- _AIM OF THE TASK_: Extract every line starting at the line that contains "en 10 leçons." and ending with the final line of the data, inclusive; give only those lines, word for word.

----

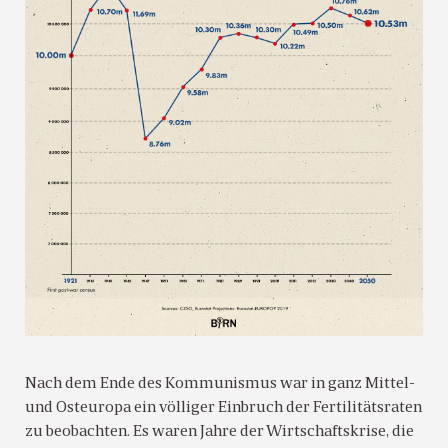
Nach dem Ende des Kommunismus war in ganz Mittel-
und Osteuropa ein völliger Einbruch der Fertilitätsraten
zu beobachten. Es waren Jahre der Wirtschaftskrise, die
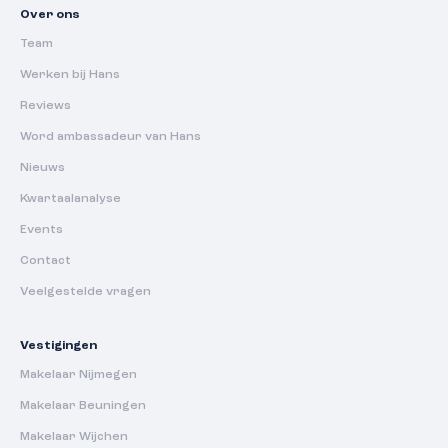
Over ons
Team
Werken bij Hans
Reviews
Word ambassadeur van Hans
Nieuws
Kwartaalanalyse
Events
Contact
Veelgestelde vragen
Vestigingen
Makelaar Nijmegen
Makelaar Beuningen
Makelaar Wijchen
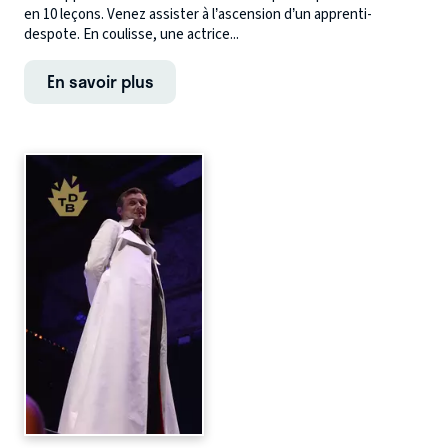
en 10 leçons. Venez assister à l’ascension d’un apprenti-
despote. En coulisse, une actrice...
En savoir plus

----

- _RESULT OF THIS EXERCISE_:
en 10 leçons. Venez assister à l’ascension d’un apprenti-
despote. En coulisse, une actrice...
En savoir plus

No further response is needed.